Be careful with plumber’s tape, rubber washers, and small gaskets. Throw them in a labeled bag along with any hose adapters. Otherwise, spring setup turns into a scavenger hunt, and people end up using the wrong washer, which causes slow leaks from day one.
Don’t Forget The Base And Diverter
The barrel itself isn’t the only part that matters. The stand or base can shift over winter if it sits under snow or ice. I always make sure the barrel is set on something level and stable before storage, or removed entirely if it’s a stacking base that could crack.
Downspout diverters are another easy-to-forget item. If your barrel system uses one, disconnect it or switch it back to normal gutter flow. A diverter left in winter can clog with ice, and that can send meltwater where you don’t want it.
Common mistake I see all the time
People drain the barrel but leave the hose attached “just for now.” Then the hose traps water, freezes, and splits near the connector. In spring, the first heavy rain leaks right onto the foundation or spills beside the house. The barrel is innocent; the forgotten hose is the problem.
When Winter Damage Is Not A Big Deal
Not every symptom means the barrel is ruined. A little discoloration inside, a light film on the walls, or a slightly warped lid usually doesn’t matter structurally. If the barrel is still holding shape and the fittings are intact, those cosmetic issues are not worth panicking over.
A slight frost on the outside is also not a problem if the barrel is empty and disconnected. What you want to avoid is standing water anywhere in the system. No water, no expansion pressure, no crack.
Spring Re-Start Is Easier If You Store It Right
The best winter storage setup makes spring setup boring, and that’s the point. If you’ve kept the parts together, you’ll be back in service fast. Before reconnecting in spring, inspect the barrel for cracks near the spigot, check the screen for holes, and make sure the overflow path is clear.
If the barrel sat outside, give it one more rinse before using it again.

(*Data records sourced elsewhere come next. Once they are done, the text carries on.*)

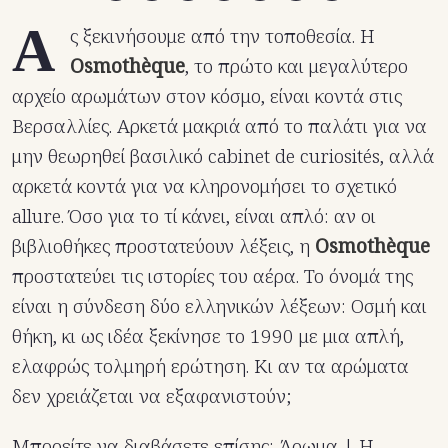
Α
ς ξεκινήσουμε από την τοποθεσία. Η
Osmothèque
, το πρώτο και μεγαλύτερο
αρχείο αρωμάτων στον κόσμο, είναι κοντά στις
Βερσαλλίες. Αρκετά μακριά από το παλάτι για να
μην θεωρηθεί βασιλικό cabinet de curiosités, αλλά
αρκετά κοντά για να κληρονομήσει το σχετικό
allure. Όσο για το τί κάνει, είναι απλό: αν οι
βιβλιοθήκες προστατεύουν λέξεις, η
Osmothèque
προστατεύει τις ιστορίες του αέρα. Το όνομά της
είναι η σύνδεση δύο ελληνικών λέξεων: Οσμή και
θήκη, κι ως ιδέα ξεκίνησε το 1990 με μια απλή,
ελαφρώς τολμηρή ερώτηση. Κι αν τα αρώματα
δεν χρειάζεται να εξαφανιστούν;
Μπορείτε να διαβάσετε επίσης:
Άρωμα | Η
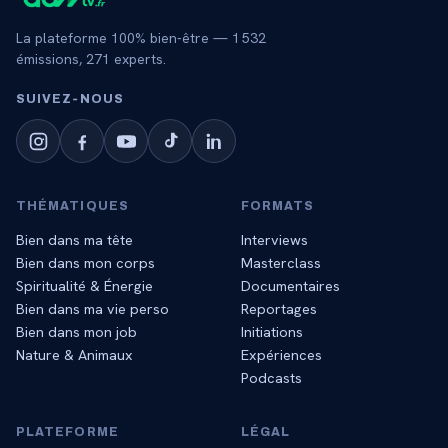
La plateforme 100% bien-être —
1 532
émissions,
271
experts.
SUIVEZ‑NOUS
THÉMATIQUES
FORMATS
Bien dans ma tête
Interviews
Bien dans mon corps
Masterclass
Spiritualité & Énergie
Documentaires
Bien dans ma vie perso
Reportages
Bien dans mon job
Initiations
Nature & Animaux
Expériences
Podcasts
PLATEFORME
LÉGAL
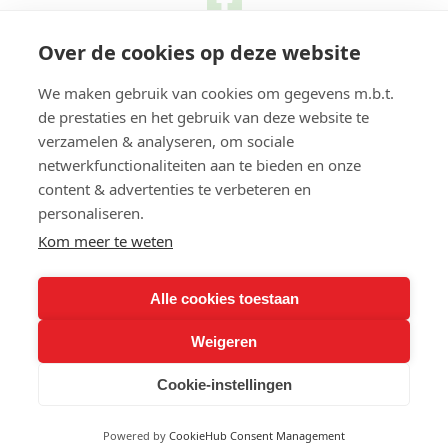
Over de cookies op deze website
We maken gebruik van cookies om gegevens m.b.t.
de prestaties en het gebruik van deze website te
verzamelen & analyseren, om sociale
netwerkfunctionaliteiten aan te bieden en onze
content & advertenties te verbeteren en
personaliseren.
Kom meer te weten
Alle cookies toestaan
Weigeren
Cookie-instellingen
Website gemaakt door
DeMarktwijzer
Powered by
CookieHub Consent Management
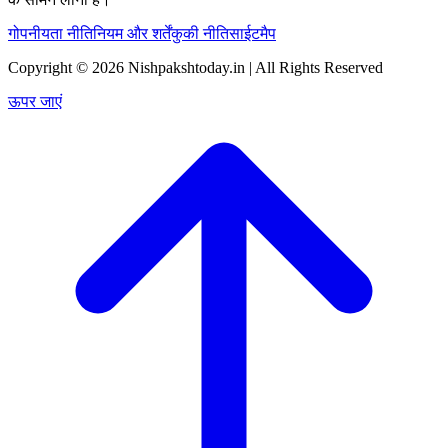
गोपनीयता नीति
नियम और शर्तें
कुकी नीति
साईटमैप
Copyright © 2026 Nishpakshtoday.in | All Rights Reserved
ऊपर जाएं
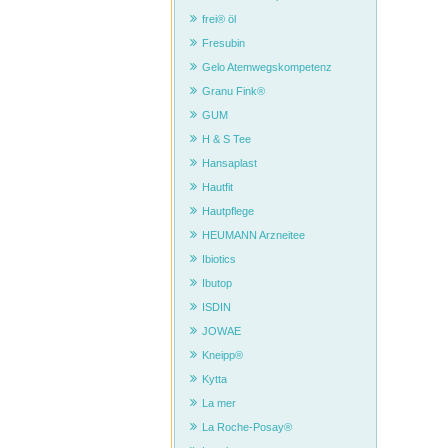
frei® öl
Fresubin
Gelo Atemwegskompetenz
Granu Fink®
GUM
H & S Tee
Hansaplast
Hautfit
Hautpflege
HEUMANN Arzneitee
Ibiotics
Ibutop
ISDIN
JOWAE
Kneipp®
Kytta
La mer
La Roche-Posay®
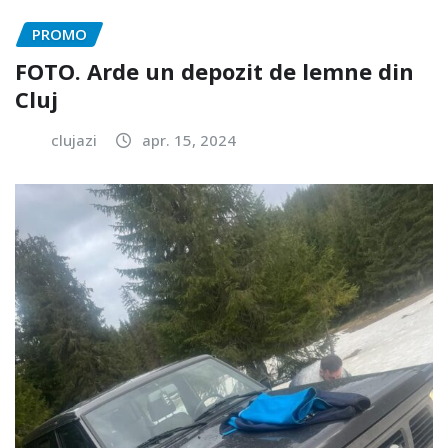
PROMO
FOTO. Arde un depozit de lemne din
Cluj
clujazi
apr. 15, 2024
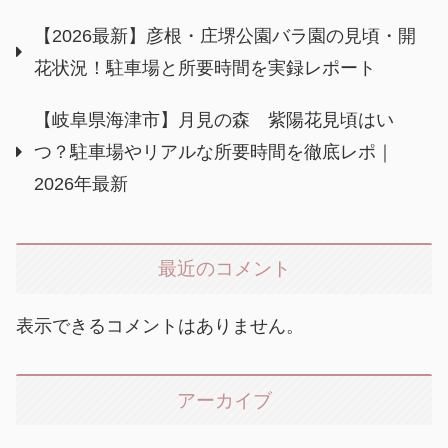
【2026最新】彦根・庄堺公園バラ園の見頃・開
花状況！駐車場と所要時間を実録レポート
【岐阜県海津市】月見の森 紫陽花見頃はい
つ？駐車場やリアルな所要時間を徹底レポ｜
2026年最新
最近のコメント
表示できるコメントはありません。
アーカイブ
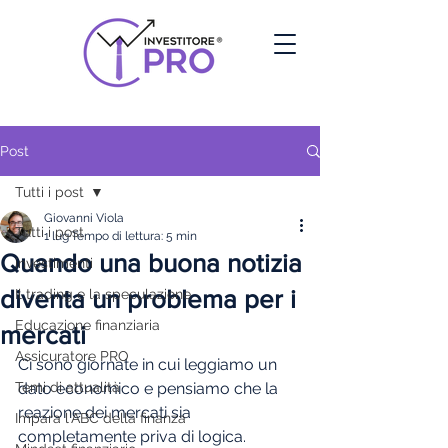
Post
Tutti i post
Giovanni Viola
Tutti i post
1 lug
Tempo di lettura: 5 min
Quando una buona notizia
investimenti
diventa un problema per i
Il trading e la speculazione
Educazione finanziaria
mercati
Assicuratore PRO
Ci sono giornate in cui leggiamo un 
Temi di attualità
dato economico e pensiamo che la 
reazione dei mercati sia 
Impara l'ABC della finanza
completamente priva di logica.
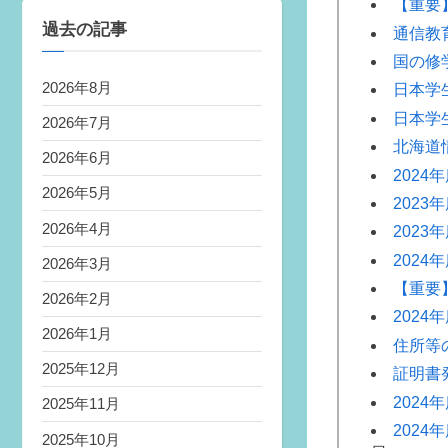
【重要
（お
知
過去の記事
通信教
ら
せ）
国の修
2026年8月
日本学
日本学
2026年7月
北海道
2026年6月
202
2026年5月
2023
2026年4月
202
2024
2026年3月
【重要
2026年2月
202
2026年1月
住所等
2025年12月
証明書
2024
2025年11月
202
2025年10月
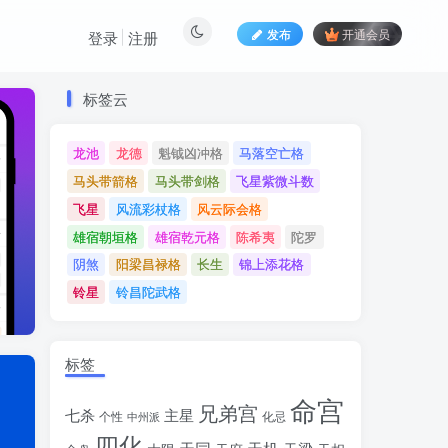
发布
开通会员
登录
注册
标签云
标签云
龙池
龙德
魁钺凶冲格
马落空亡格
龙池
龙德
魁钺凶冲格
马落空亡格
马头带箭格
马头带剑格
飞星紫微斗数
马头带箭格
马头带剑格
飞星紫微斗数
飞星
风流彩杖格
风云际会格
飞星
风流彩杖格
风云际会格
雄宿朝垣格
雄宿乾元格
陈希夷
陀罗
雄宿朝垣格
雄宿乾元格
陈希夷
陀罗
阴煞
阳梁昌禄格
长生
锦上添花格
阴煞
阳梁昌禄格
长生
锦上添花格
铃星
铃昌陀武格
铃星
铃昌陀武格
标签
命宫
兄弟宫
七杀
主星
个性
中州派
化忌
四化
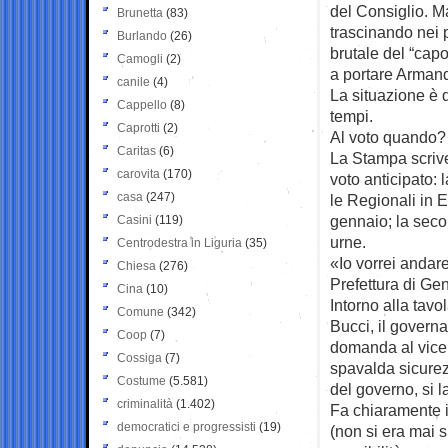
del Consiglio. Ma
Brunetta
(83)
trascinando nei 
Burlando
(26)
brutale del “capo
Camogli
(2)
a portare Armando
canile
(4)
La situazione è 
Cappello
(8)
tempi.
Caprotti
(2)
Al voto quando?
Caritas
(6)
La Stampa scrive
carovita
(170)
voto anticipato:
casa
(247)
le Regionali in 
gennaio; la seco
Casini
(119)
urne.
Centrodestra in Liguria
(35)
«Io vorrei andar
Chiesa
(276)
Prefettura di Ge
Cina
(10)
Intorno alla tavo
Comune
(342)
Bucci, il governa
Coop
(7)
domanda al vicep
Cossiga
(7)
spavalda sicurez
Costume
(5.581)
del governo, si 
criminalità
(1.402)
Fa chiaramente in
democratici e progressisti
(19)
(non si era mai 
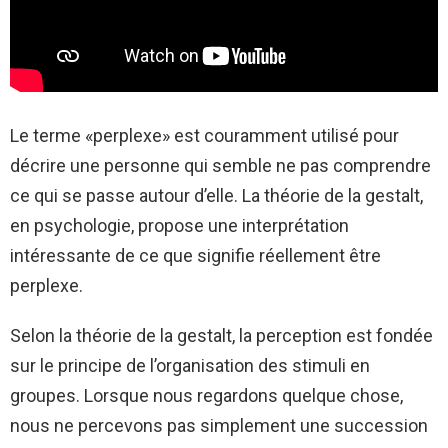
Le terme «perplexe» est couramment utilisé pour
décrire une personne qui semble ne pas comprendre
ce qui se passe autour d’elle. La théorie de la gestalt,
en psychologie, propose une interprétation
intéressante de ce que signifie réellement être
perplexe.
Selon la théorie de la gestalt, la perception est fondée
sur le principe de l’organisation des stimuli en
groupes. Lorsque nous regardons quelque chose,
nous ne percevons pas simplement une succession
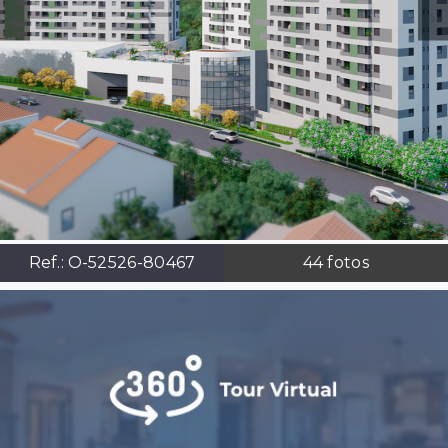
Ref.:
O-52526-80467
44
fotos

Dust, spider webs, and a little roof grit are normal after months of sitting. A five-minute cleanup beats dumping dirty water on your first garden beds of the season.
A Practical Way To Decide What To Do
If you’re standing there in late fall wondering whether to move the barrel, don’t overthink it. Use this quick test:
- Will freezing temperatures stick around at night? Then drain it now.
- Do you have a safe indoor spot? Store it inside.
- Can you’t move it? Disconnect it, drain it, and leave it dry outside.
- Does the spigot or hose still hold water after draining? Open or remove it.
- Are there loose fittings or old cracks already? Don’t risk leaving it exposed.
That’s really the whole game. Winter doesn’t care how expensive the barrel was or how nicely it caught rain in July. If water gets trapped, something gives. Store it dry, keep the fittings from freezing, and you’ll thank yourself when the first warm storm rolls in and everything still works.